The anti-LGBTQ building blocks that form The United Methodist Church are tumbling down and being rebuilt as a house of welcome and inclusion for LGBTQ persons. Years of grassroots organizing and the consistent work of preachers, teachers and advocates, a groundswell of support for lesbian, gay, bisexual, transgender or queer persons effected a critical shift at General Conference 2016, shaping the inclusive direction and resolve of many U.S. annual conferences and producing three openly gay candidates for bishop.
Some One is alive and afoot, opening channels of new life, creating new spaces of justice for LGBTQ persons and incarnating the unobstructed presence of love among God’s people.
The words of civil rights leader and retired Bishop Melvin Talbert ring truer than ever: “God has already settled this matter.” We are at a tipping point.

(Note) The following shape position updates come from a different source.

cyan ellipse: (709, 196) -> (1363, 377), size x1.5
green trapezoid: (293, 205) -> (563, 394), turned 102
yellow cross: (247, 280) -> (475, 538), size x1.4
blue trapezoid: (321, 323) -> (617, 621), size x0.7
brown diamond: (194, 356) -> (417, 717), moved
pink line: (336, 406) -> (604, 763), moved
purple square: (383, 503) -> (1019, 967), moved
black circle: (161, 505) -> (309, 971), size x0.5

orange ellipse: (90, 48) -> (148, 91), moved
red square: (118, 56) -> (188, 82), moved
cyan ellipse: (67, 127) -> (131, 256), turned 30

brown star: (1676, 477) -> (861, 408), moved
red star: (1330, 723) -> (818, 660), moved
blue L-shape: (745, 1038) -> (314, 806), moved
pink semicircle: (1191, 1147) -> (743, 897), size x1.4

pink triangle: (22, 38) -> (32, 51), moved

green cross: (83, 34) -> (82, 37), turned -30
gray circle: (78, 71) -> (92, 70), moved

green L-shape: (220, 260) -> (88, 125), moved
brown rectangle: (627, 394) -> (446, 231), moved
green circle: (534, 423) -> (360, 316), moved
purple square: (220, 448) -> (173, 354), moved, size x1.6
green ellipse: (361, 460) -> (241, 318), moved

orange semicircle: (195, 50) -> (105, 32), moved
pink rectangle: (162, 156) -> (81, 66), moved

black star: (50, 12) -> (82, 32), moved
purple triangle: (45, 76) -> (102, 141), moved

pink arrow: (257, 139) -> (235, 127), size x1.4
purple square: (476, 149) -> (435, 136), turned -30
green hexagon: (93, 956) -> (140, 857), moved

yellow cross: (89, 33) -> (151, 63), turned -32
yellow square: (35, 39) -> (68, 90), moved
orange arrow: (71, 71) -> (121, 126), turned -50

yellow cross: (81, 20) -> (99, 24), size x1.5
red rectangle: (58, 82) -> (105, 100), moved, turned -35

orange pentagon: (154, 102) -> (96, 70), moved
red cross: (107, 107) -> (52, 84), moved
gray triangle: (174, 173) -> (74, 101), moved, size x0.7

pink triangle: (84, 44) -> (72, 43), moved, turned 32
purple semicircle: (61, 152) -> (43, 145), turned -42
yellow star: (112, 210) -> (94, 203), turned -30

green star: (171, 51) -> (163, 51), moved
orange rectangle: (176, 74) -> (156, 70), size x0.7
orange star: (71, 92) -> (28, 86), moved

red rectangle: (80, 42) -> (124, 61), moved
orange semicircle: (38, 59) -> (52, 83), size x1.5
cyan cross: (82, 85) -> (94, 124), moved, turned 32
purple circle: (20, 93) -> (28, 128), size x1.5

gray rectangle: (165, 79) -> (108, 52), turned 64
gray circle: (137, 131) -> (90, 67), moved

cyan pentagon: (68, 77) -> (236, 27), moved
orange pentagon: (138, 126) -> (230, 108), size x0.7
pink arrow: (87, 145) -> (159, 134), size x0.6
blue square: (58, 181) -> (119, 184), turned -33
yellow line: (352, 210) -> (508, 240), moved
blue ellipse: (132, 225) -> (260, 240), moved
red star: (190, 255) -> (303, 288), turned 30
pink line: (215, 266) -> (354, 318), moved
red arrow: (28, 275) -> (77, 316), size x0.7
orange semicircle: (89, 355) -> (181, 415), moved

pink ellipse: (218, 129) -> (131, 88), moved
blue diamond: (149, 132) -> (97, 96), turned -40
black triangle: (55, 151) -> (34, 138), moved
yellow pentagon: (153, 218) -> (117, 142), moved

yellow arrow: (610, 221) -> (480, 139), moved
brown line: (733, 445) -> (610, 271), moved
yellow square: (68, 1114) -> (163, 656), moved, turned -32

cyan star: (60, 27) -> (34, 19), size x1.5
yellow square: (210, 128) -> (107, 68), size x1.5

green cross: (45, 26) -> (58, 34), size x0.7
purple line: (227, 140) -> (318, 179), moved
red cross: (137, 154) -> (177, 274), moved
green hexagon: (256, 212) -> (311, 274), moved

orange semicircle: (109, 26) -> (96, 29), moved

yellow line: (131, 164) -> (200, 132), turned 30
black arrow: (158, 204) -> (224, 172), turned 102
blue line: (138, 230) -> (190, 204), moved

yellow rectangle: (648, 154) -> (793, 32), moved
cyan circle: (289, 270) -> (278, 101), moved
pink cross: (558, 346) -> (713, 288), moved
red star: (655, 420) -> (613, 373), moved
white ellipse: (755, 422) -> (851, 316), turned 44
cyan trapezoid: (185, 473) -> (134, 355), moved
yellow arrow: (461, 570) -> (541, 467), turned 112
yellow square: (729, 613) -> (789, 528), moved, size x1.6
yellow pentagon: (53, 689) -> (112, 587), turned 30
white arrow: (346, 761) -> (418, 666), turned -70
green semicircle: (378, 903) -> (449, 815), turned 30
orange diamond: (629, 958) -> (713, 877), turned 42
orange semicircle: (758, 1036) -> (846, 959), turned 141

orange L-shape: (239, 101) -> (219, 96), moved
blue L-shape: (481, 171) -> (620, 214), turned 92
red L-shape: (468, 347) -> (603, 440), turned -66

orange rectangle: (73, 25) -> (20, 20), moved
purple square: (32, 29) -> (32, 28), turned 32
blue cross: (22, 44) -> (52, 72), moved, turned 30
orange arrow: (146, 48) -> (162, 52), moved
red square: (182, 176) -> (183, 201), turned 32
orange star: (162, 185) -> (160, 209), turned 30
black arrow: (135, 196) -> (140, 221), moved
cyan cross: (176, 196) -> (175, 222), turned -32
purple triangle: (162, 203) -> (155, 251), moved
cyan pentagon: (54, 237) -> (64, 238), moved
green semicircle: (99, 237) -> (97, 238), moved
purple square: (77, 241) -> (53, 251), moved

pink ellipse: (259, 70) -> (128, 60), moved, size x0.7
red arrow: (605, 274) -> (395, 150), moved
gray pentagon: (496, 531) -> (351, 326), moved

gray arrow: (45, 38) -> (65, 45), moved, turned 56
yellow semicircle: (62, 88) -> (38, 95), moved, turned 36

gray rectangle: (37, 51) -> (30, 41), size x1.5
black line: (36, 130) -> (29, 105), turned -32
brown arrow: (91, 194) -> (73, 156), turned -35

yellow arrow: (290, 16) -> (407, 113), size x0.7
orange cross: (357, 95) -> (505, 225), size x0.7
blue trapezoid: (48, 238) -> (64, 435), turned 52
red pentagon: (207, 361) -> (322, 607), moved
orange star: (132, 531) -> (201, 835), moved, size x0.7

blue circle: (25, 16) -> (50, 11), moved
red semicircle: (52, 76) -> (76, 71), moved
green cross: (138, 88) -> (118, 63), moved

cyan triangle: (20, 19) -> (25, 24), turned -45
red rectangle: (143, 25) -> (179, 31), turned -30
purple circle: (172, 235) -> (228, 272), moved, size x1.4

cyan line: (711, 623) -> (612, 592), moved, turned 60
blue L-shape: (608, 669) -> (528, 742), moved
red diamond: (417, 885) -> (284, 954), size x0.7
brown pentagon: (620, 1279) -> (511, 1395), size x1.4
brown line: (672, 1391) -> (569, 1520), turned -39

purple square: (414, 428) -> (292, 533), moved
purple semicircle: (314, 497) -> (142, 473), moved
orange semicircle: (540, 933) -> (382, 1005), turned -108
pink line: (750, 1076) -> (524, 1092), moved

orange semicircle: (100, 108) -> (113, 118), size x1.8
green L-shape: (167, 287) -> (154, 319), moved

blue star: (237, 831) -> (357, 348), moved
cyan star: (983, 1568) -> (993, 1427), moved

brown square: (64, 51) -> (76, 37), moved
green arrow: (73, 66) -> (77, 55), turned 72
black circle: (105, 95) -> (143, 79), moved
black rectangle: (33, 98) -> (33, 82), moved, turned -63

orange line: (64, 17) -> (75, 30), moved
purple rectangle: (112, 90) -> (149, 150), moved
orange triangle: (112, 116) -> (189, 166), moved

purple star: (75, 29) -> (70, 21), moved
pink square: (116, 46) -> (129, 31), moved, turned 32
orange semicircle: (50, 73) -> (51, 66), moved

The struggle is not over, but there has been progress in both the civil arena and the church around LGBTQ persons as made in the image of God and worthy of equal and just treatment. After the Supreme Court’s marriage equality ruling, some areas of The United Methodist Church continued to punish clergy committed to marriage equality. As queer clergy or candidates for clergy were threatened or punished, United Methodist conversations increased around evangelism, theology and spirituality: “What kind of people are we as the body of Christ?” “Why was I taught to read the Bible a certain way?” “Are trans, gay and bi people any less worthy of all that the church has to offer — that God has to offer?” “Could the inclusion of LGBTQ people be similar to other historical examples of excluded people in church and world?” And finally, “What is Jesus doing in all of this?”
Immediately preceding General Conference, high-profile same-sex weddings were celebrated and more than 100 LGBTQ clergy “came-out” — reinforcing the near meaninglessness and unenforceability of policy banning “self-avowed practicing” LGBTQ people from ordination. By May, I believe a clear majority of U.S. United Methodists favored LGBTQ inclusion as a matter of spiritual integrity.
In my opinion, General Conference delegates agreed on one thing: The church cannot continue to actively discriminate against LGBTQ people and avoid a denominational split. A majority agreed that the only way to remain “united” and avoid a chaotic schism was to accept the bishops’ proposal to examine and possibly revise all policy related to sexuality.
The vote also signified one thing is more important than continuing the resource-draining debates around LGBTQ inclusion: The economics that drive the priority of staying together.
For delegates of a progressive, conservative and moderate orientation (including almost all bishops), a schism would drastically and negatively affect the whole church’s ability to support denominational infrastructure, life and ministry for many around the world.
In my opinion, the vote for the commission was an expression of a strong priority to remain “united” in full knowledge that such a priority cannot be achieved without a revised and inclusive policy.
Building on that spirit, many annual conferences saw fit to speak and act accordingly. California-Pacific, California-Nevada, Desert-Southwest, New England and Pacific-Northwest, as well as the clergy session of Oregon-Idaho all voted for resolutions of “non-conformity” with anti-LGBTQ policy. Others reaffirmed their stance to ordain qualified queer candidates for ministry and to practice marriage equality.
The South Carolina Conference passed a resolution decrying all forms of discrimination against transgender siblings — bearing witness that the narrative, which pronounces the U.S. South as entrenched against LGBTQ persons is inaccurate!
As social movements reach a tipping point, there is often a vocal and obvious reaction by those who feel threatened. The refusal of T.C. Morrow’s candidacy in Baltimore-Washington, the complaint against the Rev. Anna Blaedel in Iowa, and the ongoing harm committed against the Rev. Cynthia Meyer in Kansas are reactionary bluster as some annual conferences and/or their dissenting bishops took steps to blowback against the gains made for inclusion.
Then came three openly gay candidates for bishop in the Western and North Central Jurisdictions. The Revs. Karen Oliveto, Frank Wulf and David Meredith are yet further indication that the Spirit of God is at work in the church steadily and with some haste. In my own experience and according to many in our church and beyond, these signs all demonstrate the inexorable growth and movement of our church to complete the work initiated at General Conference.
Finally, the tragedy of the massacre at the Pulse Nightclub in Orlando galvanized so many people of good will around a singular and unavoidable truth. The United Methodist Church and other Christian traditions that actively discriminate against LGBTQ people have done great harm.
There is no room now for argument or dalliance around matters that affect the well-being of LGBTQ people everywhere. There is no room now for theological swan dives into homophobia and transphobia by bishops, clergy or laypeople.
If there wasn’t enough of an imperative before, there can be no argument that the church must cease its participation in the creation of causes and conditions that give rise to such violence against transgender and gay people and begin the process of healing and reconciling that is the clear mandate of Jesus Christ. God has already settled this matter. It’s Time.
Berryman is executive director of the Reconciling Ministries Network, which works for full inclusion and equality of LGBTQ people in The United Methodist Church.